Based upon the meals shared in the early Christian church, the love feast emphasizes the unity and love in the Christian community. At Shandon, the love feast includes lessons and carols and pieces by the festival orchestra.

"It is just such a beautiful and moving service that once people go, they want to go again," said MaryAnnCrews. "People don't want to leave it out of their Christmas celebration."

She recalled that the love feast started out as a one-time event, but was so meaningful to the congregation that it now takes up two nights on the church's Advent calendar.

Crews has attended most of the love feasts through the years as either a member of the chancel choir or the congregation.

"Eating together is such a wonderful way to fellowship together," she said.

In fact, early Christians in the Apostolic tradition called these love feasts "agape" from the Greek word for love. The Moravian Church in 1727 resurrected the concept of the early love feast and brought it to America. Since then, many American Protestant churches have adopted some parts of the Moravian tradition.

Another simple gathering on Dec. 21 will mark the Longest Night Service at Shandon Presbyterian Church on Woodrow Street and Trinity Presbyterian Church on Greenlawn Drive.

This, too, goes back to ancient times, even before Christianity, when the rising of the sun signals the end of the longest night and the beginning of longer days.

The Rev. Agnes Norfleet of Shandon Presbyterian said the liturgy created for the Longest Night is "mindful of the grief and stress that many bear during the Christmas season."

"While many of us bask in the holiday spirit of good cheer, the season of Christmas can be painfully difficult for others," she told the congregation in the church's newsletter.

The service, which will be held at 6 p.m. at Trinity and 7 p.m. at Shandon, will include the singing of Christmas carols, the reading of comforting scriptures, a brief meditation and prayer.

As part of its Advent preparations, St.
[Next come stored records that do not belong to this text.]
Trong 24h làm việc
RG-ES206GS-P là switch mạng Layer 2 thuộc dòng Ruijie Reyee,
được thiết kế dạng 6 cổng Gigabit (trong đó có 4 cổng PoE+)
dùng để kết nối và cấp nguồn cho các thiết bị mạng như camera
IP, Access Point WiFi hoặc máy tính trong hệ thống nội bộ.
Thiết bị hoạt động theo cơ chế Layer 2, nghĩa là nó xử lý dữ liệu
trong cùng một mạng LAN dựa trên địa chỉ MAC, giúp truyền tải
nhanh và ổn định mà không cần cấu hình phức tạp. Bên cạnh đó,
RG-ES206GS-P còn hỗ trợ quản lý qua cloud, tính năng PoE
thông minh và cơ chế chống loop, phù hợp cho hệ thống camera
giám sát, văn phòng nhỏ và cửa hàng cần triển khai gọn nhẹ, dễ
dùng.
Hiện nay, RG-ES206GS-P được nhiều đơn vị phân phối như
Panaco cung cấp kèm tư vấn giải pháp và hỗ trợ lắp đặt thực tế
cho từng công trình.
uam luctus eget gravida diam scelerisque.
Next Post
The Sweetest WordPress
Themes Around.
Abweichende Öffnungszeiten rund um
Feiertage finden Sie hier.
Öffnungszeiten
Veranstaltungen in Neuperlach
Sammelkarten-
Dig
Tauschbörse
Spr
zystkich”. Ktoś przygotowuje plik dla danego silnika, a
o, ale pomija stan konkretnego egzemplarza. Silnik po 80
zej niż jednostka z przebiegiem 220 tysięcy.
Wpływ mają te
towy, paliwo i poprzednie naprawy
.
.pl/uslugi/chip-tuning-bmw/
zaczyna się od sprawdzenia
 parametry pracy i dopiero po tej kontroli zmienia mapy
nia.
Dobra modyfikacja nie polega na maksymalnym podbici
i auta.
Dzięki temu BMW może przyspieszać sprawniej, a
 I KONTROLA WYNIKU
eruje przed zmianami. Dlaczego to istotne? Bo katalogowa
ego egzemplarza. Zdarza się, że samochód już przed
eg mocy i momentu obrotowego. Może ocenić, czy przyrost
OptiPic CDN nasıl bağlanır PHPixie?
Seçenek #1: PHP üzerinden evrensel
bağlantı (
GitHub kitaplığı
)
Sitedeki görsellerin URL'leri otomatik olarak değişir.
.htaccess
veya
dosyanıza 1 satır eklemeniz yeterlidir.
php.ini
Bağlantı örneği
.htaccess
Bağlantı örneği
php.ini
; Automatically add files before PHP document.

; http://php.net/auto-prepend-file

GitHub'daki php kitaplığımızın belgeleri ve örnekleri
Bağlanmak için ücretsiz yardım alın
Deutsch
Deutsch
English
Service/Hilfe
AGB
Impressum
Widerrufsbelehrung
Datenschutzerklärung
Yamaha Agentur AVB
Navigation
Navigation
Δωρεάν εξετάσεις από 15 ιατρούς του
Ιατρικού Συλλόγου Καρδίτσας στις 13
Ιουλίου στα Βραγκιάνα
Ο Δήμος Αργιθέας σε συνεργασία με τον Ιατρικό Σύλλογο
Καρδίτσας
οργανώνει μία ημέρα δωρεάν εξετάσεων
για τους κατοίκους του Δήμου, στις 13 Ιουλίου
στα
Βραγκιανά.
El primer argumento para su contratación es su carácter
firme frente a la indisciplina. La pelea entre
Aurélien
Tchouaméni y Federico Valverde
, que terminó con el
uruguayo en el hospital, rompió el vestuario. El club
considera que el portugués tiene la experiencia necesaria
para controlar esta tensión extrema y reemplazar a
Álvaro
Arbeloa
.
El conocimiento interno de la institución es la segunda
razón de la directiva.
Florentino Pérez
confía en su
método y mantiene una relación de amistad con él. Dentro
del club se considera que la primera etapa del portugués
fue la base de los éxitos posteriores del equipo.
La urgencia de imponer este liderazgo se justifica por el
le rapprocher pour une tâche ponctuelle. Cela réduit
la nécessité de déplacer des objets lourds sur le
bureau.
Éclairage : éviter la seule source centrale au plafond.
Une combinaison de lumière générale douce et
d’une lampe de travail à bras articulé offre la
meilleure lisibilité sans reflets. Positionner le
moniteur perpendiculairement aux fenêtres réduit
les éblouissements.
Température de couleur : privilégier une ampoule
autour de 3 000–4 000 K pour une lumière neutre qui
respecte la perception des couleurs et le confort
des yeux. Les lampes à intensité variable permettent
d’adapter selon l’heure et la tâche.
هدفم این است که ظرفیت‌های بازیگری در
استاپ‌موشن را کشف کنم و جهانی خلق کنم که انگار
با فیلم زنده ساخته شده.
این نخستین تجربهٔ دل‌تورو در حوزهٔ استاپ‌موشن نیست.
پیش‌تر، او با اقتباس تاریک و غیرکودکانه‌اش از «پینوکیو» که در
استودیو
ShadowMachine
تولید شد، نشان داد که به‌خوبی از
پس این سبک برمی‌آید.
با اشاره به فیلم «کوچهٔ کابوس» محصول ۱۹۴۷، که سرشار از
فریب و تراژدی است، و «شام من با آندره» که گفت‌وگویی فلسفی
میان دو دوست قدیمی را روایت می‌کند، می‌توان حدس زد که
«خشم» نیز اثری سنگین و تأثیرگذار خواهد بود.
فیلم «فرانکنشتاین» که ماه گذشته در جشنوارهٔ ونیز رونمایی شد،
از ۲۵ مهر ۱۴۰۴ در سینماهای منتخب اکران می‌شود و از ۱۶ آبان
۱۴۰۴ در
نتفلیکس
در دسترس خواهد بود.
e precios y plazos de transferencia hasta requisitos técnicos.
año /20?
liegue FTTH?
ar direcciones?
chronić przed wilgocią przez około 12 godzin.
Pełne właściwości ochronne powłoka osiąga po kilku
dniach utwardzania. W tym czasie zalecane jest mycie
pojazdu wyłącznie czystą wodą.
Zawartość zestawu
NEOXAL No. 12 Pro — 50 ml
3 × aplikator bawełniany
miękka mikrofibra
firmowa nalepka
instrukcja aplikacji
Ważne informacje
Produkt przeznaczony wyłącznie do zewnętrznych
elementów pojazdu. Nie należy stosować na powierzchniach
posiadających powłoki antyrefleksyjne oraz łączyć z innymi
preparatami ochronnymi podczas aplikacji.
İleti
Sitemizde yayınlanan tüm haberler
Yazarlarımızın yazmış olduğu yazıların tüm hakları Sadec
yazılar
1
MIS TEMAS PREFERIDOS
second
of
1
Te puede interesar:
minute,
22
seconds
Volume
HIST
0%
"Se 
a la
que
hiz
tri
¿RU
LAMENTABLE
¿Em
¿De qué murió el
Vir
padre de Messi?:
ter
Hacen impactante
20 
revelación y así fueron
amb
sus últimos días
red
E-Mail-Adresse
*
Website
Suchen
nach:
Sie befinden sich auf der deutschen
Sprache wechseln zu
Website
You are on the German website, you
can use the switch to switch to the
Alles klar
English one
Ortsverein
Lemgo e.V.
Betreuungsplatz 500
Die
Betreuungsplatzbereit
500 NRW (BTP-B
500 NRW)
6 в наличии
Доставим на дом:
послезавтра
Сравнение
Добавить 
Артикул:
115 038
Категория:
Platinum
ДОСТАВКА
David's Episcopal Church on Polo Road will hold two services Sunday and Wednesday that will allow people to visit 14 different creches, or Nativity scenes.

The 5:30 p.m. services, called "Stations of the Creche," are patterned on the Lenten tradition of Stations of the Cross, which feature symbols of Christ's journey to the cross. Worshippers who visit each of the Stations of the Creche will be led on a devotional journey with prayer, music and reflections.

The Rev. Bob Chiles, the church's rector, came up with the idea after his family creche, called the Happy Creche, was accepted for inclusion in Mepkin Abbey's annual display, said church member Karin Culp, who has volunteered to help set up the creches.

"I'm so thrilled about this," she said.

The creches run the gamut from traditional to playful, including the smallest made out of toothpicks and black-eyed peas.

They will be on display during the 8 a.m. and 10:30 a.m. Sunday services and on Monday and Tuesday evenings by appointment through the church office, (803) 736-0866.

North Trenholm Baptist Church is among a number of churches that will attempt this holiday season to re-create the feel of first-century Bethlehem, the place of Jesus's birth. Its "A Night in Bethlehem: A Hands-On Holy Land Experience," set for 6-8 p.m. Wednesday, features the market, the census takers and other views of the little town that made history with the birth of the Christ Child.

Westside First Church of God on Delree Street in West Columbia will also re-create the ancient world in its drive-through to the first Christmas Dec. 20, 6:30-8:30 p.m.